The Grand Jury said:
Clinics must have doors, elevators, and other passages adequate to allow stretcher-borne patients to be carried to a street-level exit. Gosnell’s clinic, with its narrow, twisted passageways, could not accommodate a stretcher at all.
So what was that one Planned Parenthood official saying again? At no point does the width of doorways have any bearing on the medical treatment that’s being administered? Karnamaya Mongar would say otherwise, if she were able to.
What we mock when we mock regulations
Hallway widths are just one of the architectural standards required for clinics serving women such as Karnamaya Mongar. They are supposedly the most ridiculous of the regulations facing Virginia’s previously uninspected clinics. But the fight to avoid such regulations tells us something about America’s abortion regime and the media that support them.
Problems at abortion clinics are routinely downplayed, ignored, or excused. The abortion rights mantra about how abortion should be “safe, legal and rare” frames the way pro-choice activism is presented in the media. Which is to say that it is always positive, always fluffy, always light. Remember the clinic owner at the top of the story? The newspaper hid the actual results of state inspections of her clinic … in a story about state inspections of her clinic … so that readers could be told she was a woman of “very strong faith.” Telling.
When activists fight safety regulations, as they have in Ohio, Virginia, and Texas this year, there is little push back from the media. Sometimes it’s the opposite of push back. Campaign finance regulators would be forgiven for considering the recent media coverage of state Sen. Wendy Davis (D-Texas) as an in-kind contribution to her political campaigns. Rather than discuss safety regulations at abortion clinics in Texas, rather than discuss late-term abortion, rather than point out how American abortion laws are far laxer than laws even in Europe … we were treated to stories about her shoes. And then more stories about her shoes.
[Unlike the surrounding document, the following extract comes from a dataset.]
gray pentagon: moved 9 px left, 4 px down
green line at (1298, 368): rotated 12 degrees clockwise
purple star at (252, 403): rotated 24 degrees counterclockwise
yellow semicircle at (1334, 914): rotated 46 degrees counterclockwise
Even if you don’t consider the life of the unborn child targeted in an abortion, and only the life of the mother who is undergoing the procedure, abortion carries risk. For an industry and media that claim to care about fighting against a “war on women,” is having hallways that gurneys can pass through really an insurmountable barrier?
Much of the Gosnell Grand Jury report was devoted to how state and local officials allowed the situation at Gosnell’s clinic to happen. “We discovered that Pennsylvania’s Department of Health has deliberately chosen not to enforce laws that should afford patients at abortion clinics the same safeguards and assurances of quality health care as patients of other medical service providers. Even nail salons in Pennsylvania are monitored more closely for client safety,” the report said.
When BuzzFeed listed a dozen or so “Horrifying Passages From The Kermit Gosnell Grand Jury Report,” this was one of them:
They described blood-splattered floors, and blood-stained chairs in which patients waited for and then recovered from abortions. Even the stirrups on the procedure table were often caked with dried blood that was not cleaned off between procedures.
Hopefully none of the Virginia abortion clinics being inspected under the new regulations would reach Gosnell-level of horrors, even if they also feature blood spatters and caked blood on procedure tables and elsewhere. But it is worth asking what Virginians think is appropriate oversight. Until the media begin reporting on what announced inspections have found, it will be difficult to have an informed conversation about whether they should be strengthened or weakened.